Your objective. The lines needed are those below that contain the word "และประกาศน"; copy each one.

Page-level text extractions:
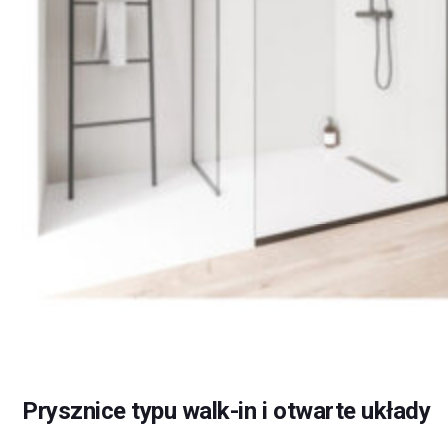
Prysznice typu walk-in i otwarte układy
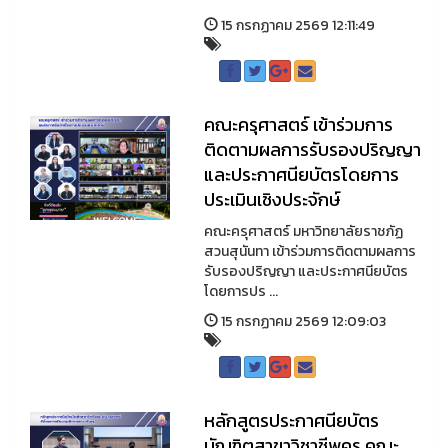
15 กรกฏาคม 2569 12:11:49
คณะครุศาสตร์ เข้าร่วมการ
ติดตามผลการรับรองปริญญา
และประกาศนียบัตรโดยการ
ประเมินเชิงประจักษ์
คณะครุศาสตร์ มหาวิทยาลัยราชภัฏ
สวนสุนันทา เข้าร่วมการติดตามผลการ
รับรองปริญญา และประกาศนียบัตร
โดยการปร ...
15 กรกฏาคม 2569 12:09:03
หลักสูตรประกาศนียบัตร
บัณฑิตสาขาวิชาชีพครู คณะ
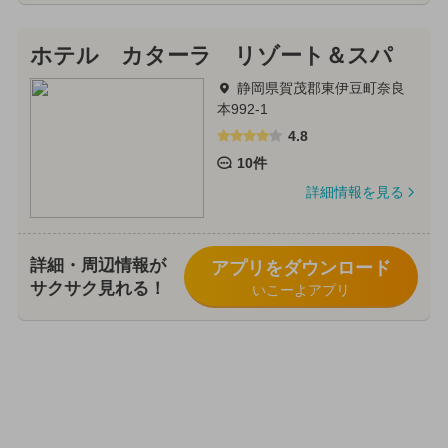
ホテル カターラ リゾート＆スパ
静岡県賀茂郡東伊豆町奈良
本992-1
4.8
10件
詳細情報を見る
詳細・周辺情報が
アプリをダウンロード
サクサク見れる！
いこーよアプリ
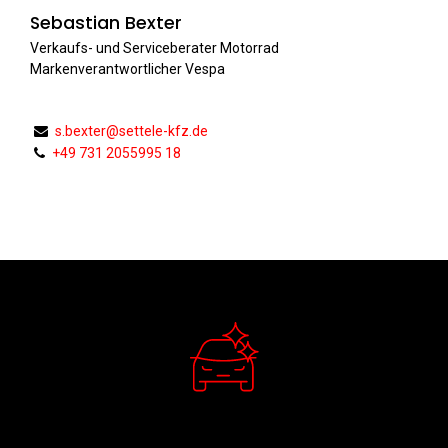
Sebastian Bexter
Verkaufs- und Serviceberater Motorrad
Markenverantwortlicher Vespa
s.bexter@settele-kfz.de
+49 731 2055995 18
Verkauf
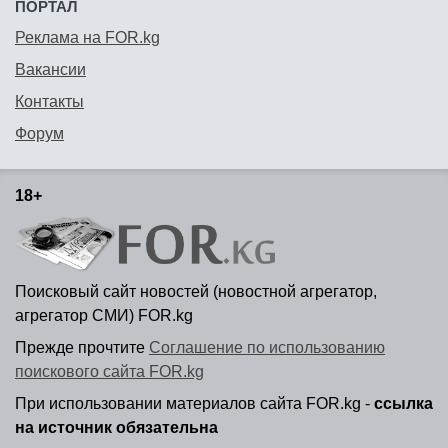
ПОРТАЛ
Реклама на FOR.kg
Вакансии
Контакты
Форум
18+
Поисковый сайт новостей (новостной агрегатор,
агрегатор СМИ) FOR.kg
Прежде прочтите
Соглашение по использованию
поискового сайта FOR.kg
При использовании материалов сайта FOR.kg -
ссылка
на источник обязательна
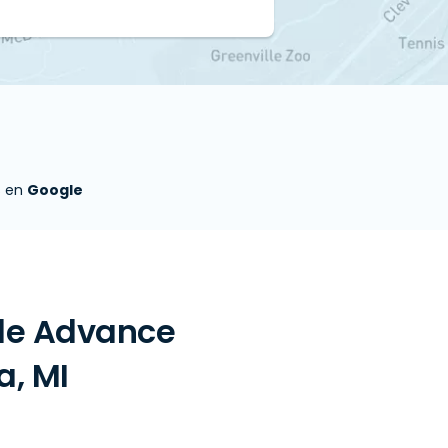
s en
Google
 de Advance
a, MI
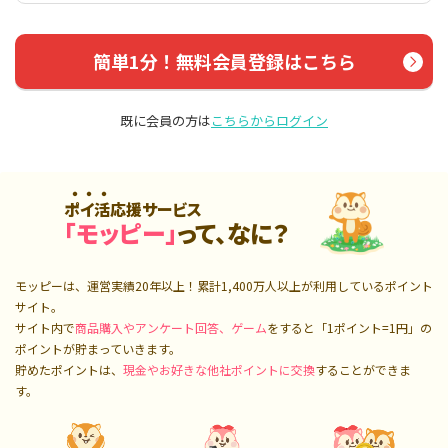
簡単1分！無料会員登録はこちら
既に会員の方は
こちらからログイン
ポイ活応援サービス
「モッピー」
って、なに？
モッピーは、運営実績20年以上！累計
1,400万人
以上が利用しているポイント
サイト。
サイト内で
商品購入やアンケート回答、ゲーム
をすると「1ポイント=1円」の
ポイントが貯まっていきます。
貯めたポイントは、
現金やお好きな他社ポイントに交換
することができま
す。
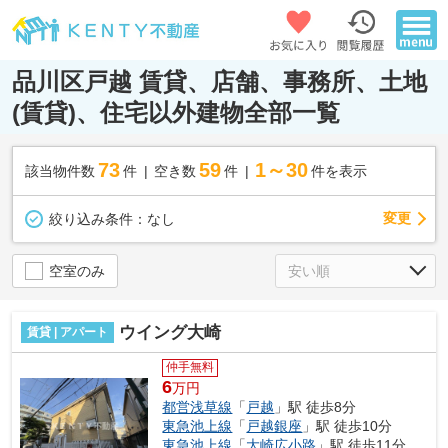
品川区戸越 賃貸、店舗、事務所、土地
(賃貸)、住宅以外建物全部一覧
73
59
1～30
該当物件数
件
空き数
件
件を表示
変更
絞り込み条件：
なし
空室のみ
ウイング大崎
賃貸 | アパート
仲手無料
6
万円
都営浅草線
「
戸越
」駅 徒歩8分
東急池上線
「
戸越銀座
」駅 徒歩10分
東急池上線
「
大崎広小路
」駅 徒歩11分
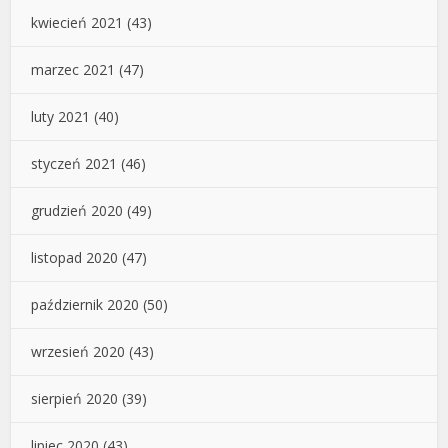
kwiecień 2021
(43)
marzec 2021
(47)
luty 2021
(40)
styczeń 2021
(46)
grudzień 2020
(49)
listopad 2020
(47)
październik 2020
(50)
wrzesień 2020
(43)
sierpień 2020
(39)
lipiec 2020
(43)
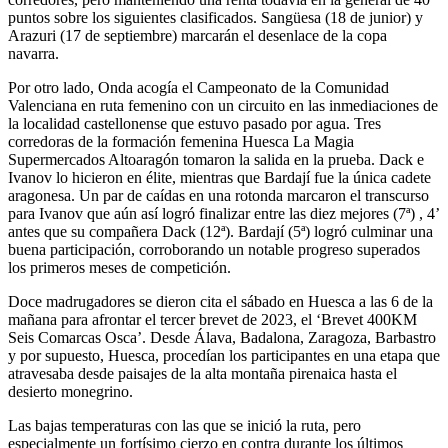
puntos sobre los siguientes clasificados. Sangüesa (18 de junior) y
Arazuri (17 de septiembre) marcarán el desenlace de la copa
navarra.
Por otro lado, Onda acogía el Campeonato de la Comunidad
Valenciana en ruta femenino con un circuito en las inmediaciones de
la localidad castellonense que estuvo pasado por agua. Tres
corredoras de la formación femenina Huesca La Magia
Supermercados Altoaragón tomaron la salida en la prueba. Dack e
Ivanov lo hicieron en élite, mientras que Bardají fue la única cadete
aragonesa. Un par de caídas en una rotonda marcaron el transcurso
para Ivanov que aún así logró finalizar entre las diez mejores (7ª) , 4’
antes que su compañera Dack (12ª). Bardají (5ª) logró culminar una
buena participación, corroborando un notable progreso superados
los primeros meses de competición.
Doce madrugadores se dieron cita el sábado en Huesca a las 6 de la
mañana para afrontar el tercer brevet de 2023, el ‘Brevet 400KM
Seis Comarcas Osca’. Desde Álava, Badalona, Zaragoza, Barbastro
y por supuesto, Huesca, procedían los participantes en una etapa que
atravesaba desde paisajes de la alta montaña pirenaica hasta el
desierto monegrino.
Las bajas temperaturas con las que se inició la ruta, pero
especialmente un fortísimo cierzo en contra durante los últimos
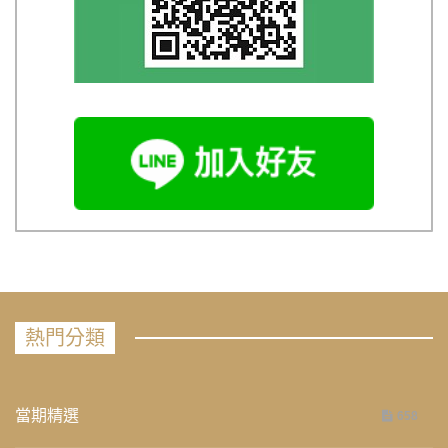
熱門分類
當期精選
658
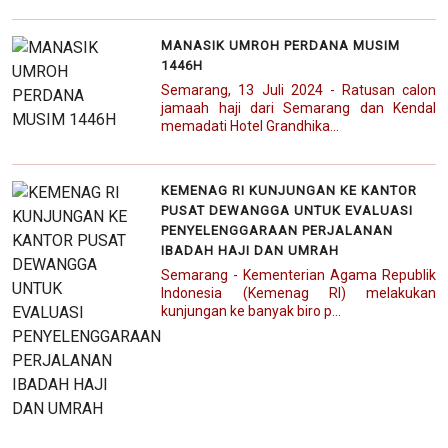
MANASIK UMROH PERDANA MUSIM
1446H
Semarang, 13 Juli 2024 - Ratusan calon
jamaah haji dari Semarang dan Kendal
memadati Hotel Grandhika...
KEMENAG RI KUNJUNGAN KE KANTOR
PUSAT DEWANGGA UNTUK EVALUASI
PENYELENGGARAAN PERJALANAN
IBADAH HAJI DAN UMRAH
Semarang - Kementerian Agama Republik
Indonesia (Kemenag RI) melakukan
kunjungan ke banyak biro p...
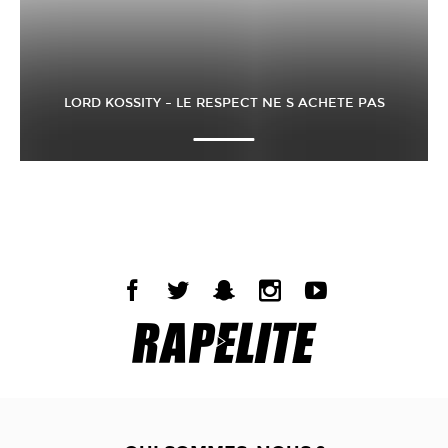
LORD KOSSITY – LE RESPECT NE S ACHETE PAS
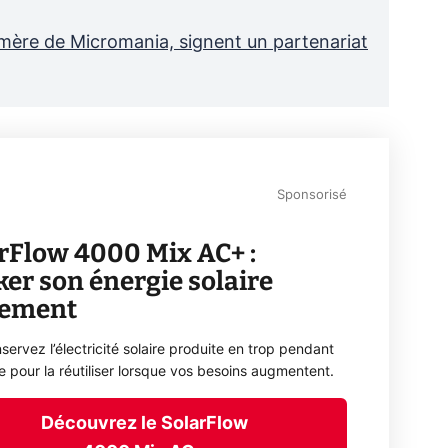
ère de Micromania, signent un partenariat
Sponsorisé
rFlow 4000 Mix AC+ :
ker son énergie solaire
lement
servez l’électricité solaire produite en trop pendant
ée pour la réutiliser lorsque vos besoins augmentent.
Découvrez le SolarFlow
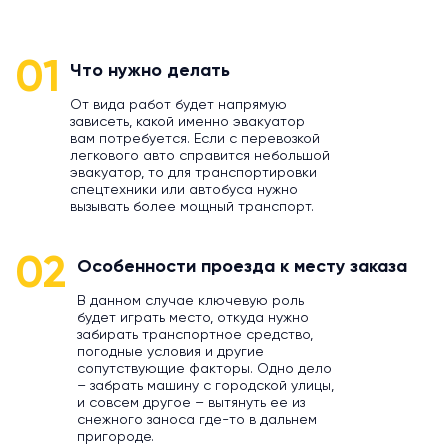
01
Что нужно делать
От вида работ будет напрямую
зависеть, какой именно эвакуатор
вам потребуется. Если с перевозкой
легкового авто справится небольшой
эвакуатор, то для транспортировки
спецтехники или автобуса нужно
вызывать более мощный транспорт.
02
Особенности проезда к месту заказа
В данном случае ключевую роль
будет играть место, откуда нужно
забирать транспортное средство,
погодные условия и другие
сопутствующие факторы. Одно дело
– забрать машину с городской улицы,
и совсем другое – вытянуть ее из
снежного заноса где-то в дальнем
пригороде.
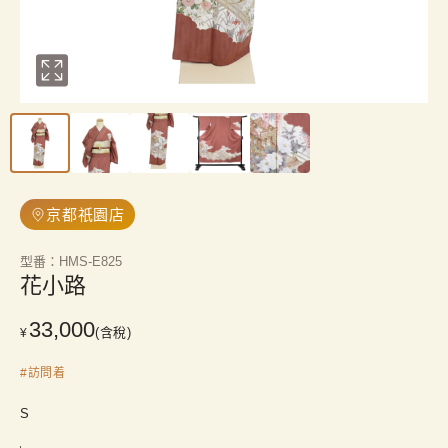
京都祇園店
型番
：
HMS-E825
花小路
33,000
(含稅)
¥
#
訪問着
S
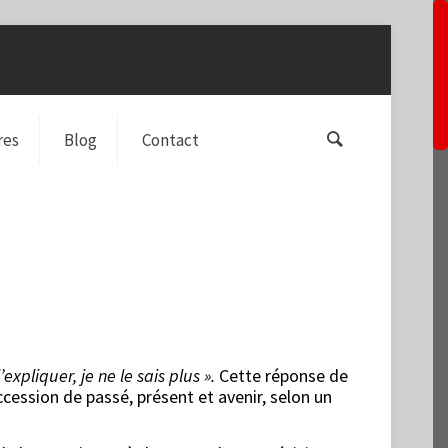
res
Blog
Contact
expliquer, je ne le sais plus ».
Cette réponse de
ccession de passé, présent et avenir, selon un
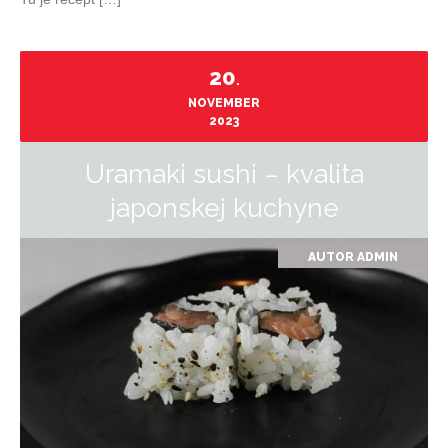
20
.
NOVEMBER
2023
Uramaki sushi – kvalita
japonskej kuchyne
AUTOR
ADMIN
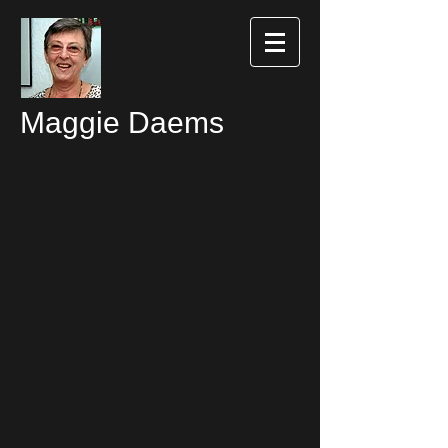
Maggie Daems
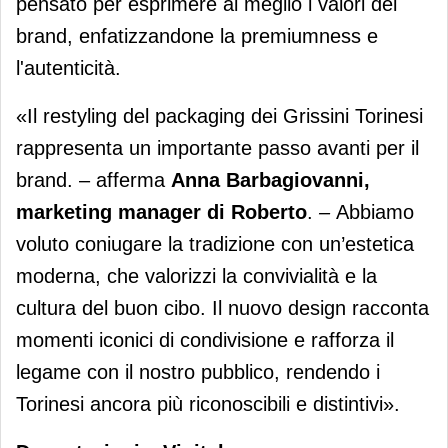
pensato per esprimere al meglio i valori del
brand, enfatizzandone la premiumness e
l'autenticità.
«Il restyling del packaging dei Grissini Torinesi
rappresenta un importante passo avanti per il
brand. – afferma
Anna Barbagiovanni,
marketing manager di Roberto
.
–
Abbiamo
voluto coniugare la tradizione con un’estetica
moderna, che valorizzi la convivialità e la
cultura del buon cibo. Il nuovo design racconta
momenti iconici di condivisione e rafforza il
legame con il nostro pubblico, rendendo i
Torinesi ancora più riconoscibili e distintivi».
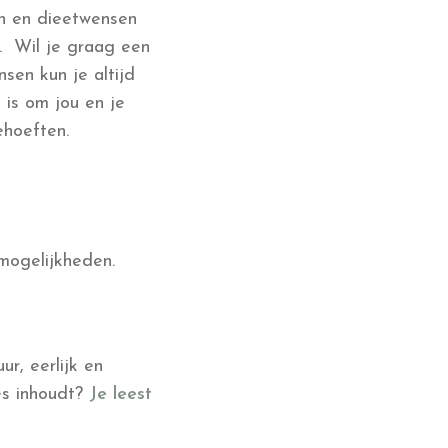
en en dieetwensen
. Wil je graag een
sen kun je altijd
is om jou en je
ehoeften.
mogelijkheden.
r, eerlijk en
es inhoudt?
Je leest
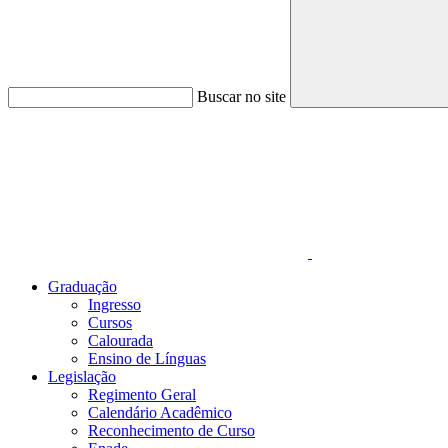
Buscar no site
Link para o Faceboo
Graduação
Ingresso
Cursos
Calourada
Ensino de Línguas
Legislação
Regimento Geral
Calendário Acadêmico
Reconhecimento de Curso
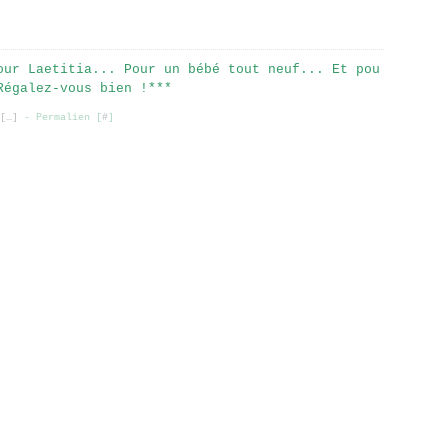
our Laetitia... Pour un bébé tout neuf... Et pou
Régalez-vous bien !***
[
…
]
- Permalien [
#
]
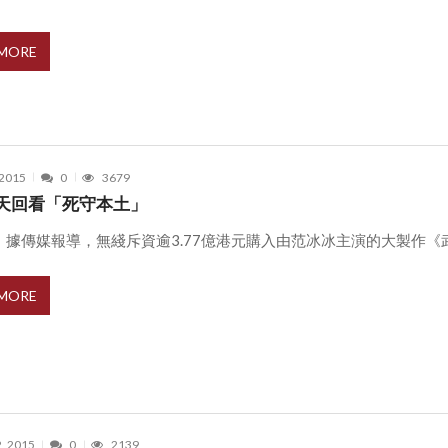
 MORE
 2015
0
3679
天回看「死守本土」
 據傳媒報導，無綫斥資逾3.77億港元購入由范冰冰主演的大製作《武 .
 MORE
2, 2015
0
2139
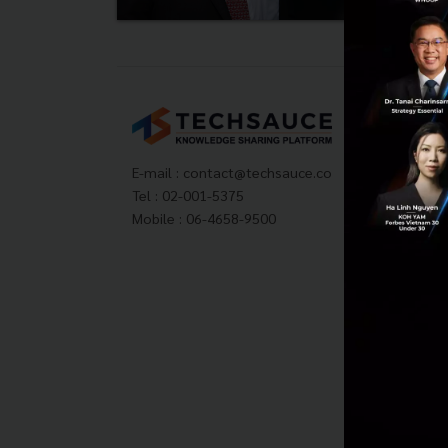
Tech
About
Techs
E-mail :
contact@techsauce.co
Privac
Tel : 02-001-5375
ส่งบ
Mobile : 06-4658-9500
Tech
Visit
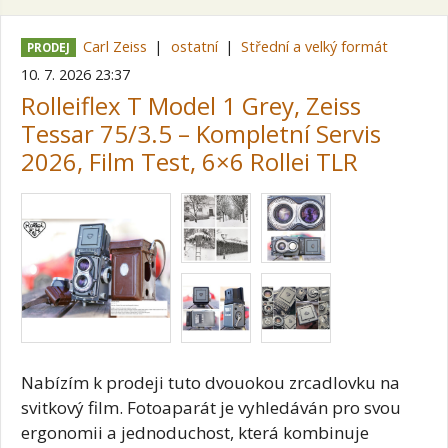
Carl Zeiss
ostatní
Střední a velký formát
PRODEJ
10. 7. 2026 23:37
Rolleiflex T Model 1 Grey, Zeiss
Tessar 75/3.5 – Kompletní Servis
2026, Film Test, 6×6 Rollei TLR
Nabízím k prodeji tuto dvouokou zrcadlovku na
svitkový film. Fotoaparát je vyhledáván pro svou
ergonomii a jednoduchost, která kombinuje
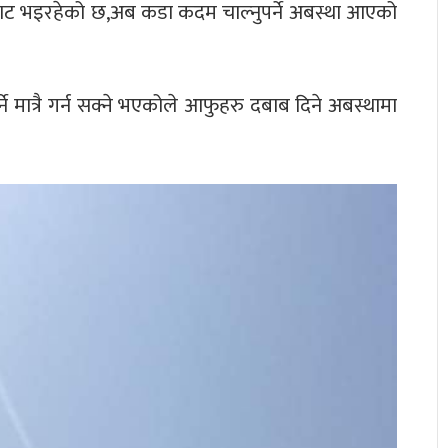
बाट भइरहेको छ,अब कडा कदम चाल्नुपर्ने अबस्था आएको
 मात्रै गर्न सक्ने भएकोले आफुहरु दबाब दिने अबस्थामा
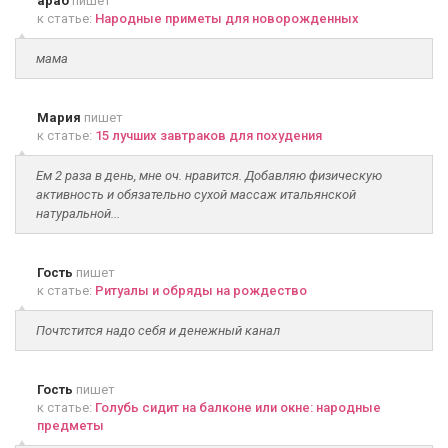
араб
пишет
к статье:
Народные приметы для новорожденных
мама
Мария
пишет
к статье:
15 лучших завтраков для похудения
Ем 2 раза в день, мне оч. нравится. Добавляю физическую
активность и обязательно сухой массаж итальянской
натуральной...
Гость
пишет
к статье:
Ритуалы и обряды на рождество
Почтстится надо себя и денежный канал
Гость
пишет
к статье:
Голубь сидит на балконе или окне: народные
предметы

Response area.
และประกาศนียบัตรโดยการ
รับรองปริญญา และประกาศนียบัตร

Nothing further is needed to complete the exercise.